Jury members broke down in tears today as they were shown photographs of a Ukrainian family including three young children who perished in a fire-bomb attack on a Bristol boarding house.

Two of the children, Aneta and Danya Kostin, aged four and six, were found huddled in a second-floor bedroom. Their eleven-year-old sister Vira perished on the first-floor landing, near to where their parents’ bodies were discovered. All were overcome by smoke after petrol was allegedly poured through the letterbox and petrol bombs were thrown through the windows.

Neighbours told Bristol Crown Court of hearing windows breaking and seeing a white Ford transit van leaving the scene moments before flames were spotted on the ground floor of the building. A forensic expert also presented fingerprint evidence linking one of the three accused, Tony Scott, to a petrol container used in the attack . . .

I turn off the radio. Crack the window. The cold air helps me concentrate.
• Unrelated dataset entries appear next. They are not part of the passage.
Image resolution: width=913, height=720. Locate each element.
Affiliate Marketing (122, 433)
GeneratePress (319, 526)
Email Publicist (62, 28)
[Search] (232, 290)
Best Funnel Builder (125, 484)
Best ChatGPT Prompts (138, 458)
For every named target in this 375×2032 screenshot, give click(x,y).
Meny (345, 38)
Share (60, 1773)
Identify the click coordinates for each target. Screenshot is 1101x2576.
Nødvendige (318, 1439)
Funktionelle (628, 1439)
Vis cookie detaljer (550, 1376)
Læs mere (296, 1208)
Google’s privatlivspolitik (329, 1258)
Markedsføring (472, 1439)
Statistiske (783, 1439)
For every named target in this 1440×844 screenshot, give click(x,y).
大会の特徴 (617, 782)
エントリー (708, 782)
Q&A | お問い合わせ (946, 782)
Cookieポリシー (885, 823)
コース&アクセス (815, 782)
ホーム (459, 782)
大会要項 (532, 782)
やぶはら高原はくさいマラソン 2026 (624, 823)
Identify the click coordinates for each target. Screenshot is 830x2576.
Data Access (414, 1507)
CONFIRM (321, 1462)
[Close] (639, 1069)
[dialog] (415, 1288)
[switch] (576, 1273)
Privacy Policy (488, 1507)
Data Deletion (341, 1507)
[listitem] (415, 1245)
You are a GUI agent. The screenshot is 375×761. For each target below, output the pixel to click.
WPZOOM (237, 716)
Parking the car outside the terrace, I walk down the hill to the cottage and sit outside on a stone wall in the shadows of low branches. The lights are on downstairs. A TV flickers behind the curtains.

Something pushes me up the path. My finger hovers over the doorbell.

Julianne opens the door a crack. ‘Hello?’

‘Hi.’

‘Is everything OK?’

‘Fine. I just thought I’d drop by. How are you?’

‘I’m good.’

There is a pause that stretches out in my mind, becoming embarrassing.